What is expected: Every entry, start to finish, should be printed verbatim without pictures.

Items from a dataset:
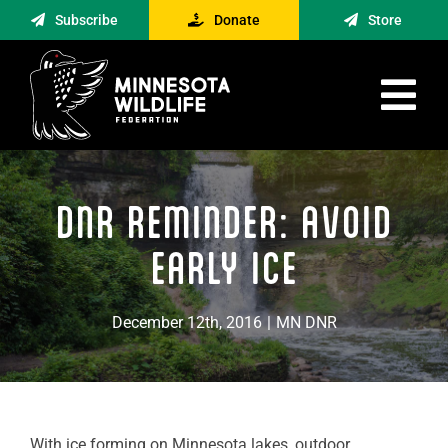
Skip
Subscribe
Donate
Store
to
content
Tog
Nav
Advocacy
DNR REMINDER: AVOID
Engagement
News
EARLY ICE
About
December 12th, 2016
|
MN DNR
Contact
Minnesota Foraging Alliance
With ice forming on Minnesota lakes, outdoor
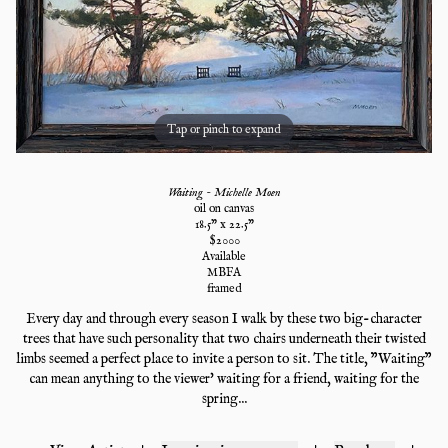
Tap or pinch to expand
Waiting - Michelle Moen
oil on canvas
18.5
" x
22.5
"
$
2000
Available
MBFA
framed
Every day and through every season I walk by these two big-character
trees that have such personality that two chairs underneath their twisted
limbs seemed a perfect place to invite a person to sit. The title, "Waiting"
can mean anything to the viewer' waiting for a friend, waiting for the
spring...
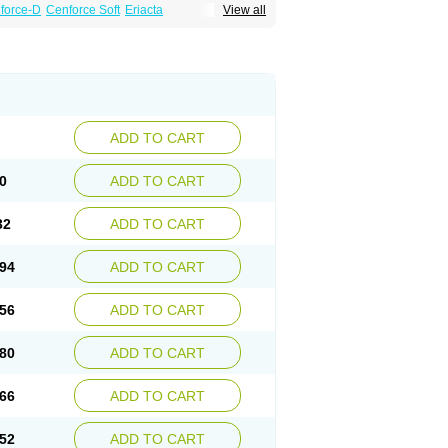
force-D
Cenforce Soft
Eriacta
View all
Effervescent
Kamagra Gold
a DXT
Malegra DXT Plus
Malegra FXT
Suhagra
Super P-Force
agra Plus
Viagra Professional
Viagra Soft
ra
ADD TO CART
0
ADD TO CART
32
ADD TO CART
94
ADD TO CART
56
ADD TO CART
80
ADD TO CART
66
ADD TO CART
52
ADD TO CART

Answer to the problem:
Skip
Subscribe
Donate
Store
to
content
Tog
Nav
Advocacy
DNR REMINDER: AVOID
Engagement
News
EARLY ICE
About
December 12th, 2016
|
MN DNR
Contact
Minnesota Foraging Alliance
With ice forming on Minnesota lakes, outdoor
Tap or pinch to expand
Waiting - Michelle Moen
oil on canvas
18.5
" x
22.5
"
$
2000
Available
MBFA
framed
Every day and through every season I walk by these two big-character
trees that have such personality that two chairs underneath their twisted
limbs seemed a perfect place to invite a person to sit. The title, "Waiting"
can mean anything to the viewer' waiting for a friend, waiting for the
spring...
force-D
Cenforce Soft
Eriacta
View all
Effervescent
Kamagra Gold
a DXT
Malegra DXT Plus
Malegra FXT
Suhagra
Super P-Force
agra Plus
Viagra Professional
Viagra Soft
ra
ADD TO CART
0
ADD TO CART
32
ADD TO CART
94
ADD TO CART
56
ADD TO CART
80
ADD TO CART
66
ADD TO CART
52
ADD TO CART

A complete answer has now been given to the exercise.